Work order:
In the data below, count every line that holds the string "dejamos" and reply with the number alone.
*** Input material Section Begins ***
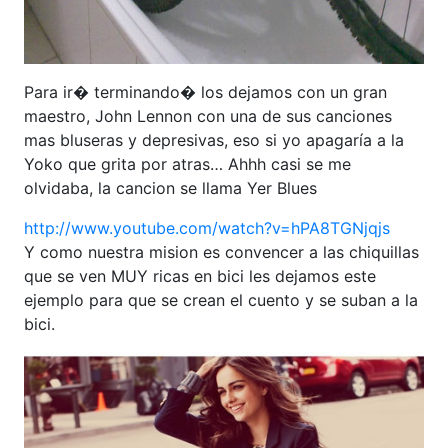
Para ir� terminando� los dejamos con un gran
maestro, John Lennon con una de sus canciones
mas bluseras y depresivas, eso si yo apagaría a la
Yoko que grita por atras… Ahhh casi se me
olvidaba, la cancion se llama Yer Blues
http://www.youtube.com/watch?v=hPA8TGNjqjs
Y como nuestra mision es convencer a las chiquillas
que se ven MUY ricas en bici les dejamos este
ejemplo para que se crean el cuento y se suban a la
bici.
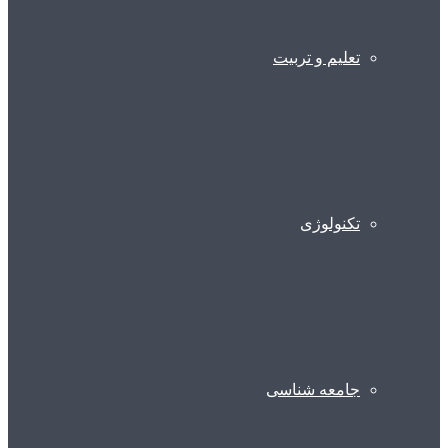
تعلیم و تربیت
تکنولوژی
جامعه شناسی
*** Input material Section Ends ***
Written response:
2